米国政府にとって、日本の民主党政権は、米国にとって未経験(untested)であり、未知数(imponderables)に満ちているので、 いわばまったくの他人(a complete stranger)との付き合いを始めねばならないという戸惑いを隠していない。

一方、「日本の民主党とは何者か?」という疑問が各界で生じて、にわかに民主党研究が始まったという。歴代駐日米国大使は、知日派の大物が任じられてきたが、今回オバマ大統領が選んだのは、選挙資金集めで功労のあったほぼ無名の、John Roos氏。あからさまな論功行賞人事で、対日政策のお茶を濁した矢先の鳩山民主党の政権奪取にあわてていることは、想像に難くない。

鳩山論文の「抄録」は、もし「ご挨拶」とすると強烈であった。まず、「米国が主導したグローバリズムに反対し、日本はよりアジアに目を向ける」と宣言し、「日本経済の苦しみは、米国に踊らされた自由原理主義の犠牲者である」と言い切ったのであるから、NYT記者の表現を借りれば、「ワシントンは蜂の巣をつついた状態」(It stirred a hornet’s nest in Washington)に陥ったのであるという。

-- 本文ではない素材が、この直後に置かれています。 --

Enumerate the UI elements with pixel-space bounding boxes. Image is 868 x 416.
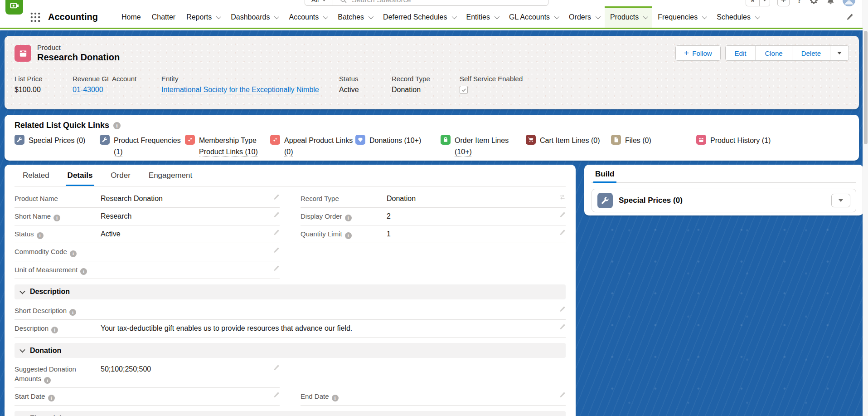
revenue-gl-account-link[interactable]: 01-43000	[73, 86, 103, 93]
chevron-down-icon	[19, 347, 25, 353]
wrench-icon	[100, 135, 110, 145]
gem-icon	[355, 135, 365, 145]
app-launcher-waffle-icon[interactable]	[30, 12, 41, 23]
info-icon[interactable]: i	[53, 215, 60, 221]
favorites-list-icon[interactable]	[760, 0, 770, 6]
chevron-down-icon	[369, 14, 373, 19]
entity-link[interactable]: International Society for the Exceptiona…	[161, 86, 319, 93]
header-field-self-service-enabled: Self Service Enabled	[460, 75, 536, 95]
info-icon[interactable]: i	[44, 377, 51, 384]
edit-pencil-icon[interactable]	[559, 306, 566, 314]
quicklink-membership-type-product-links: Membership Type Product Links (10)	[185, 135, 270, 158]
edit-pencil-icon[interactable]	[273, 229, 280, 237]
nav-tab-entities[interactable]: Entities	[461, 6, 504, 28]
record-action-group: Edit Clone Delete	[725, 45, 849, 61]
chevron-down-icon	[323, 14, 328, 19]
edit-pencil-icon[interactable]	[273, 265, 280, 273]
global-utility-bar: All Search Salesforce ★ + ?	[0, 0, 868, 6]
related-list-collapse-button[interactable]	[831, 194, 850, 207]
field-row-unit-of-measurement: Unit of Measurementi	[15, 261, 280, 279]
field-row-start-date: Start Datei	[15, 388, 280, 406]
nav-tab-batches[interactable]: Batches	[332, 6, 378, 28]
build-panel: Build Special Prices (0)	[584, 165, 863, 215]
setup-gear-icon[interactable]	[809, 0, 819, 5]
nav-tab-frequencies[interactable]: Frequencies	[652, 6, 711, 28]
nav-tab-accounts[interactable]: Accounts	[283, 6, 332, 28]
info-icon[interactable]: i	[69, 309, 76, 316]
section-description[interactable]: Description	[15, 284, 566, 299]
edit-pencil-icon[interactable]	[559, 392, 566, 400]
field-row-short-description: Short Descriptioni	[15, 302, 566, 320]
info-icon[interactable]: i	[113, 122, 121, 129]
edit-pencil-icon[interactable]	[559, 211, 566, 220]
nav-tab-orders[interactable]: Orders	[563, 6, 605, 28]
record-entity-label: Product	[37, 44, 120, 51]
nav-tab-dashboards[interactable]: Dashboards	[225, 6, 283, 28]
cart-icon	[526, 135, 536, 145]
more-actions-button[interactable]	[830, 46, 849, 60]
field-row-quantity-limit: Quantity Limiti 1	[301, 225, 566, 243]
change-record-type-icon[interactable]	[559, 194, 566, 202]
search-placeholder: Search Salesforce	[352, 0, 411, 4]
chevron-down-icon	[274, 14, 279, 19]
header-field-record-type: Record Type Donation	[392, 75, 460, 95]
chevron-down-icon	[451, 14, 456, 19]
app-notification-icon[interactable]	[5, 0, 23, 15]
nav-tab-chatter[interactable]: Chatter	[146, 6, 181, 28]
field-row-description: Descriptioni Your tax-deductible gift en…	[15, 320, 566, 338]
chevron-down-icon	[837, 52, 842, 54]
scrollbar-thumb[interactable]	[864, 31, 868, 144]
search-icon	[339, 0, 347, 4]
nav-tab-deferred-schedules[interactable]: Deferred Schedules	[378, 6, 461, 28]
section-financial[interactable]: Financial	[15, 411, 566, 416]
edit-navigation-pencil-icon[interactable]	[846, 13, 853, 21]
info-icon[interactable]: i	[51, 327, 58, 333]
info-icon[interactable]: i	[345, 215, 352, 221]
wrench-icon	[15, 135, 24, 145]
delete-button[interactable]: Delete	[792, 46, 830, 60]
info-icon[interactable]: i	[80, 268, 87, 275]
search-scope-dropdown[interactable]: All	[305, 0, 333, 5]
edit-pencil-icon[interactable]	[273, 247, 280, 255]
tab-order[interactable]: Order	[111, 165, 130, 186]
quicklink-special-prices: Special Prices (0)	[15, 135, 100, 158]
nav-tab-reports[interactable]: Reports	[181, 6, 225, 28]
notification-bell-icon[interactable]	[826, 0, 835, 5]
user-avatar[interactable]	[843, 0, 855, 6]
info-icon[interactable]: i	[332, 395, 339, 401]
edit-pencil-icon[interactable]	[559, 323, 566, 332]
vertical-scrollbar[interactable]	[863, 0, 868, 416]
edit-pencil-icon[interactable]	[273, 194, 280, 202]
info-icon[interactable]: i	[48, 395, 55, 401]
info-icon[interactable]: i	[37, 232, 44, 239]
nav-tab-gl-accounts[interactable]: GL Accounts	[504, 6, 563, 28]
edit-pencil-icon[interactable]	[273, 211, 280, 220]
global-actions-icon[interactable]: +	[777, 0, 790, 6]
edit-pencil-icon[interactable]	[559, 229, 566, 237]
nav-tab-schedules[interactable]: Schedules	[711, 6, 764, 28]
record-title: Research Donation	[37, 52, 120, 63]
follow-button[interactable]: +Follow	[675, 45, 720, 61]
edit-pencil-icon[interactable]	[273, 364, 280, 372]
nav-tab-products[interactable]: Products	[605, 6, 652, 28]
edit-pencil-icon[interactable]	[273, 392, 280, 400]
field-row-record-type: Record Type Donation	[301, 190, 566, 208]
tab-engagement[interactable]: Engagement	[149, 165, 192, 186]
edit-button[interactable]: Edit	[726, 46, 756, 60]
circles-icon	[270, 135, 280, 145]
info-icon[interactable]: i	[345, 232, 352, 239]
self-service-checkbox	[460, 86, 468, 94]
field-row-status: Statusi Active	[15, 225, 280, 243]
tab-related[interactable]: Related	[23, 165, 49, 186]
nav-tab-home[interactable]: Home	[116, 6, 146, 28]
section-donation[interactable]: Donation	[15, 343, 566, 358]
info-icon[interactable]: i	[70, 250, 77, 257]
header-field-list-price: List Price $100.00	[15, 75, 73, 95]
tab-details[interactable]: Details	[68, 165, 93, 186]
chevron-down-icon	[755, 14, 760, 19]
favorites-star-icon[interactable]: ★	[746, 0, 760, 6]
global-search[interactable]: All Search Salesforce	[305, 0, 548, 6]
help-icon[interactable]: ?	[797, 0, 802, 5]
tab-build[interactable]: Build	[595, 170, 615, 183]
clone-button[interactable]: Clone	[756, 46, 792, 60]
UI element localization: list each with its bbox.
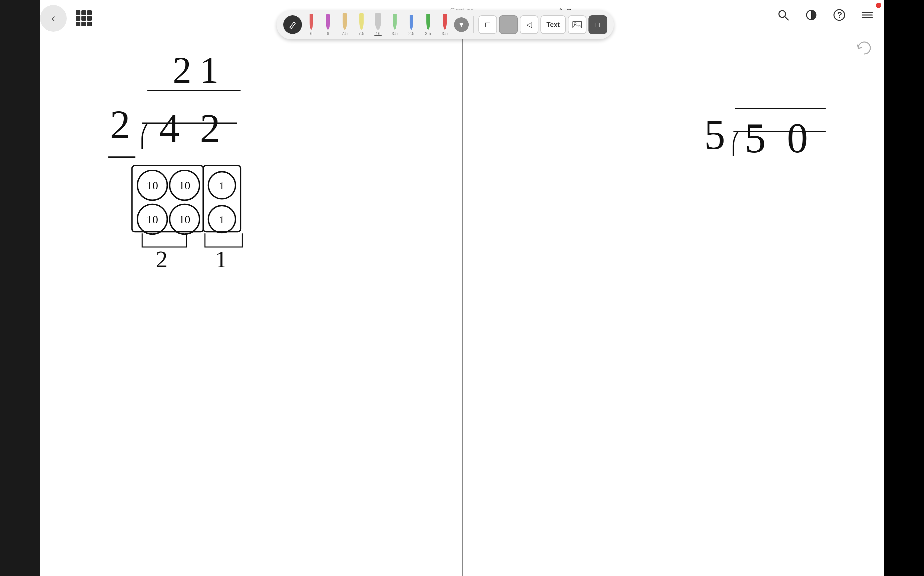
crop-icon: □ xyxy=(596,21,600,29)
svg-text:1: 1 xyxy=(219,180,224,192)
svg-line-0 xyxy=(294,22,295,23)
theme-toggle-button[interactable] xyxy=(801,5,821,25)
svg-text:2: 2 xyxy=(200,106,220,151)
crop-button[interactable]: □ xyxy=(589,15,607,34)
svg-text:2: 2 xyxy=(110,102,130,147)
svg-text:2: 2 xyxy=(173,50,191,91)
menu-icon xyxy=(861,8,874,22)
right-drawing: 5 5 0 xyxy=(463,34,884,576)
svg-text:1: 1 xyxy=(219,214,224,226)
page-right: 5 5 0 xyxy=(463,34,884,576)
active-pen-button[interactable] xyxy=(283,15,302,34)
svg-text:?: ? xyxy=(837,10,842,19)
menu-button[interactable] xyxy=(857,5,877,25)
app-container: ‹ 6 xyxy=(40,0,884,576)
svg-point-29 xyxy=(209,172,236,199)
grid-button[interactable] xyxy=(72,7,95,30)
left-drawing: 2 1 2 4 2 10 xyxy=(40,34,462,576)
image-tool-button[interactable] xyxy=(568,15,586,34)
pen-color-blue[interactable]: 2.5 xyxy=(404,13,419,36)
svg-rect-1 xyxy=(573,21,581,28)
help-icon: ? xyxy=(833,8,846,22)
pen-color-tan[interactable]: 7.5 xyxy=(337,13,352,36)
pen-dropdown-button[interactable]: ▼ xyxy=(454,18,469,32)
svg-text:4: 4 xyxy=(159,106,180,151)
pen-color-green[interactable]: 3.5 xyxy=(420,13,435,36)
theme-icon xyxy=(805,8,818,22)
pen-color-gray-large[interactable]: 16 xyxy=(371,13,385,36)
toolbar-right: ? xyxy=(773,5,877,25)
svg-text:10: 10 xyxy=(179,179,191,192)
pen-tools-toolbar: 6 6 7.5 7.5 16 3.5 xyxy=(276,10,614,39)
pen-color-purple[interactable]: 6 xyxy=(321,13,335,36)
help-button[interactable]: ? xyxy=(829,5,849,25)
svg-point-24 xyxy=(138,204,167,234)
undo-icon xyxy=(855,40,872,56)
svg-text:2: 2 xyxy=(156,246,168,272)
undo-button[interactable] xyxy=(853,39,874,60)
pen-color-red-light[interactable]: 6 xyxy=(304,13,319,36)
text-tool-label: Text xyxy=(546,21,560,28)
back-button[interactable]: ‹ xyxy=(40,5,67,32)
svg-text:1: 1 xyxy=(215,246,227,272)
text-tool-button[interactable]: Text xyxy=(541,15,566,34)
svg-text:10: 10 xyxy=(179,213,191,226)
svg-rect-19 xyxy=(132,166,204,232)
svg-text:10: 10 xyxy=(146,213,158,226)
gray-fill-button[interactable] xyxy=(499,15,518,34)
lasso-button[interactable]: ◁ xyxy=(520,15,538,34)
svg-point-22 xyxy=(170,170,200,200)
search-button[interactable] xyxy=(773,5,793,25)
svg-rect-28 xyxy=(203,166,241,232)
left-sidebar xyxy=(0,0,40,576)
svg-text:5: 5 xyxy=(744,115,765,162)
svg-text:5: 5 xyxy=(704,111,725,158)
pen-color-light-green[interactable]: 3.5 xyxy=(387,13,402,36)
pen-color-red[interactable]: 3.5 xyxy=(437,13,452,36)
white-fill-icon: □ xyxy=(485,20,490,29)
svg-point-26 xyxy=(170,204,200,234)
svg-text:0: 0 xyxy=(786,115,808,162)
search-icon xyxy=(776,8,790,22)
svg-line-4 xyxy=(784,16,788,20)
canvas-area: 2 1 2 4 2 10 xyxy=(40,34,884,576)
grid-icon xyxy=(76,10,92,26)
white-fill-button[interactable]: □ xyxy=(478,15,497,34)
toolbar-separator xyxy=(473,16,474,33)
main-toolbar: ‹ 6 xyxy=(40,0,884,37)
page-left: 2 1 2 4 2 10 xyxy=(40,34,463,576)
lasso-icon: ◁ xyxy=(526,20,532,29)
svg-text:1: 1 xyxy=(200,50,218,91)
svg-text:10: 10 xyxy=(146,179,158,192)
svg-point-31 xyxy=(209,206,236,233)
pen-icon xyxy=(288,20,297,29)
pen-color-yellow[interactable]: 7.5 xyxy=(354,13,369,36)
image-icon xyxy=(572,20,582,30)
svg-point-20 xyxy=(138,170,167,200)
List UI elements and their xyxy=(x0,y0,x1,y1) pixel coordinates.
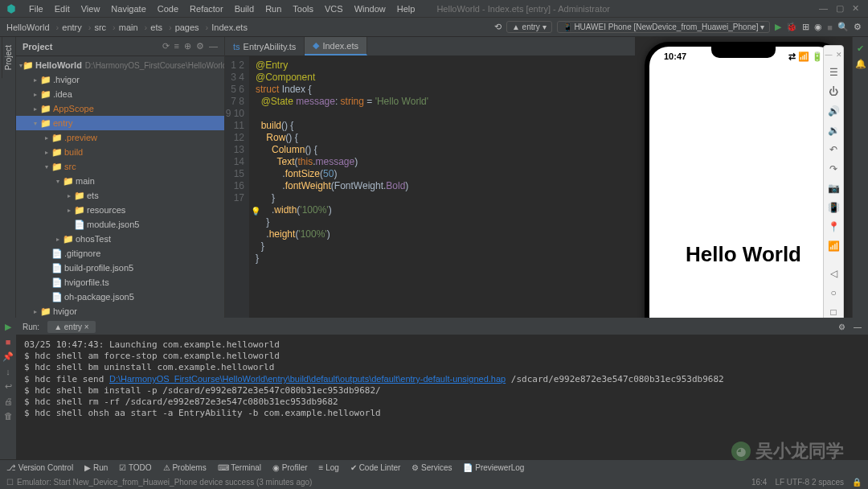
window-minimize[interactable]: — xyxy=(819,3,828,14)
btm-profiler[interactable]: ◉ Profiler xyxy=(272,463,307,472)
run-settings-icon[interactable]: ⚙ xyxy=(838,323,845,331)
btm-previewer-log[interactable]: 📄 PreviewerLog xyxy=(463,463,524,472)
run-print-icon[interactable]: 🖨 xyxy=(4,397,13,406)
tab-entryability[interactable]: tsEntryAbility.ts xyxy=(225,37,305,55)
tree-item[interactable]: ▾📁src xyxy=(16,159,224,174)
menu-edit[interactable]: Edit xyxy=(49,4,76,14)
crumb-3[interactable]: main xyxy=(119,23,138,32)
btm-terminal[interactable]: ⌨ Terminal xyxy=(218,463,261,472)
run-pin-icon[interactable]: 📌 xyxy=(2,351,14,362)
search-button[interactable]: 🔍 xyxy=(837,22,849,32)
status-lock-icon[interactable]: 🔒 xyxy=(852,478,862,487)
menu-view[interactable]: View xyxy=(76,4,106,14)
debug-button[interactable]: 🐞 xyxy=(786,22,797,32)
tree-item[interactable]: ▾📁entry xyxy=(16,116,224,130)
run-config-tab[interactable]: ▲ entry × xyxy=(47,321,96,333)
emu-network-icon[interactable]: 📶 xyxy=(828,240,840,252)
emu-voldown-icon[interactable]: 🔉 xyxy=(828,125,840,136)
btm-todo[interactable]: ☑ TODO xyxy=(119,463,151,472)
tree-item[interactable]: 📄.gitignore xyxy=(16,246,224,261)
settings-button[interactable]: ⚙ xyxy=(854,22,862,32)
menu-run[interactable]: Run xyxy=(260,4,287,14)
run-rerun-icon[interactable]: ▶ xyxy=(5,322,11,332)
tree-item[interactable]: 📄oh-package.json5 xyxy=(16,290,224,304)
sync-icon[interactable]: ⟲ xyxy=(494,22,502,32)
tree-item[interactable]: 📄module.json5 xyxy=(16,217,224,232)
tree-item[interactable]: ▸📁hvigor xyxy=(16,304,224,318)
menu-build[interactable]: Build xyxy=(229,4,260,14)
intention-bulb-icon[interactable]: 💡 xyxy=(251,207,260,216)
run-wrap-icon[interactable]: ↩ xyxy=(5,381,12,392)
tree-item[interactable]: 📄build-profile.json5 xyxy=(16,261,224,275)
stop-button[interactable]: ■ xyxy=(827,23,833,32)
crumb-5[interactable]: pages xyxy=(175,23,199,32)
menu-window[interactable]: Window xyxy=(349,4,391,14)
rightrail-check-icon[interactable]: ✔ xyxy=(857,43,864,54)
menu-vcs[interactable]: VCS xyxy=(319,4,349,14)
crumb-4[interactable]: ets xyxy=(150,23,162,32)
device-selector[interactable]: 📱 HUAWEI Phone [NewDevice_from_Huawei_Ph… xyxy=(557,21,771,33)
tree-item[interactable]: ▸📁ets xyxy=(16,188,224,203)
emu-shake-icon[interactable]: 📳 xyxy=(828,202,840,213)
project-refresh-icon[interactable]: ⟳ xyxy=(162,41,170,51)
emu-power-icon[interactable]: ⏻ xyxy=(829,86,838,97)
btm-services[interactable]: ⚙ Services xyxy=(411,463,452,472)
leftrail-project-tab[interactable]: Project xyxy=(2,37,14,78)
emu-menu-icon[interactable]: ☰ xyxy=(829,67,838,78)
btm-code-linter[interactable]: ✔ Code Linter xyxy=(350,463,400,472)
tree-item[interactable]: ▸📁ohosTest xyxy=(16,232,224,246)
emu-location-icon[interactable]: 📍 xyxy=(828,221,840,232)
emu-close-icon[interactable]: ✕ xyxy=(836,51,842,59)
btm-version-control[interactable]: ⎇ Version Control xyxy=(6,463,73,472)
status-enc[interactable]: LF UTF-8 2 spaces xyxy=(775,478,844,487)
crumb-2[interactable]: src xyxy=(94,23,106,32)
tree-item[interactable]: ▸📁build xyxy=(16,145,224,159)
tree-root[interactable]: HelloWorld xyxy=(35,60,82,70)
menu-help[interactable]: Help xyxy=(391,4,421,14)
run-config-selector[interactable]: ▲ entry ▾ xyxy=(506,21,552,33)
menu-code[interactable]: Code xyxy=(152,4,184,14)
tree-item[interactable]: ▸📁.hvigor xyxy=(16,72,224,87)
status-pos[interactable]: 16:4 xyxy=(751,478,767,487)
tree-item[interactable]: ▸📁resources xyxy=(16,203,224,217)
btm-run[interactable]: ▶ Run xyxy=(84,463,108,472)
run-down-icon[interactable]: ↓ xyxy=(6,367,10,376)
tree-item[interactable]: ▸📁AppScope xyxy=(16,101,224,116)
btm-log[interactable]: ≡ Log xyxy=(319,463,339,472)
emu-recent-icon[interactable]: □ xyxy=(830,306,836,318)
menu-file[interactable]: File xyxy=(23,4,49,14)
tree-item[interactable]: ▾📁main xyxy=(16,174,224,188)
window-maximize[interactable]: ▢ xyxy=(836,3,844,14)
emu-volup-icon[interactable]: 🔊 xyxy=(828,105,840,117)
emu-back-icon[interactable]: ◁ xyxy=(830,268,837,279)
run-clear-icon[interactable]: 🗑 xyxy=(4,411,13,421)
tree-item[interactable]: ▸📁.idea xyxy=(16,87,224,101)
btm-problems[interactable]: ⚠ Problems xyxy=(163,463,207,472)
tree-item[interactable]: 📄hvigorfile.ts xyxy=(16,275,224,290)
project-hide-icon[interactable]: — xyxy=(209,41,218,51)
crumb-0[interactable]: HelloWorld xyxy=(6,23,50,32)
coverage-button[interactable]: ⊞ xyxy=(802,22,809,32)
rightrail-bell-icon[interactable]: 🔔 xyxy=(855,59,866,69)
menu-tools[interactable]: Tools xyxy=(287,4,319,14)
emu-minimize-icon[interactable]: — xyxy=(825,51,833,59)
menu-navigate[interactable]: Navigate xyxy=(105,4,151,14)
project-select-icon[interactable]: ⊕ xyxy=(184,41,191,51)
emu-rotate-left-icon[interactable]: ↶ xyxy=(829,144,837,155)
tree-item[interactable]: ▸📁.preview xyxy=(16,130,224,145)
app-hello-text: Hello World xyxy=(649,242,837,267)
profile-button[interactable]: ◉ xyxy=(814,22,822,32)
emu-home-icon[interactable]: ○ xyxy=(830,287,836,298)
run-stop-icon[interactable]: ■ xyxy=(6,337,11,347)
project-settings-icon[interactable]: ⚙ xyxy=(196,41,204,51)
run-hide-icon[interactable]: — xyxy=(854,323,862,331)
tab-index[interactable]: ◆Index.ets xyxy=(305,37,367,55)
window-close[interactable]: ✕ xyxy=(852,3,859,14)
crumb-6[interactable]: Index.ets xyxy=(211,23,248,32)
crumb-1[interactable]: entry xyxy=(62,23,81,32)
run-button[interactable]: ▶ xyxy=(775,22,781,32)
emu-screenshot-icon[interactable]: 📷 xyxy=(828,183,840,194)
emu-rotate-right-icon[interactable]: ↷ xyxy=(829,163,837,175)
project-collapse-icon[interactable]: ≡ xyxy=(174,41,179,51)
menu-refactor[interactable]: Refactor xyxy=(184,4,229,14)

反応の強烈さに驚いた鳩山氏は、トーンをおとし(back-pedalling)、損失拡大防止(damage control)に動き、月曜日の夜には、「論文は海外向けではなかったし、間違った受け止められ方をされてしまった。抄訳ではなくきちんと全文を読めば、反米主張ではないとわかってもらえる」という趣旨の談話を発表した。

雑誌論文と、その抄訳と称されるものが、The New York Timesのwebに掲載されたことは今後の対米外交へ、少なからず尾を引くことは間違いない。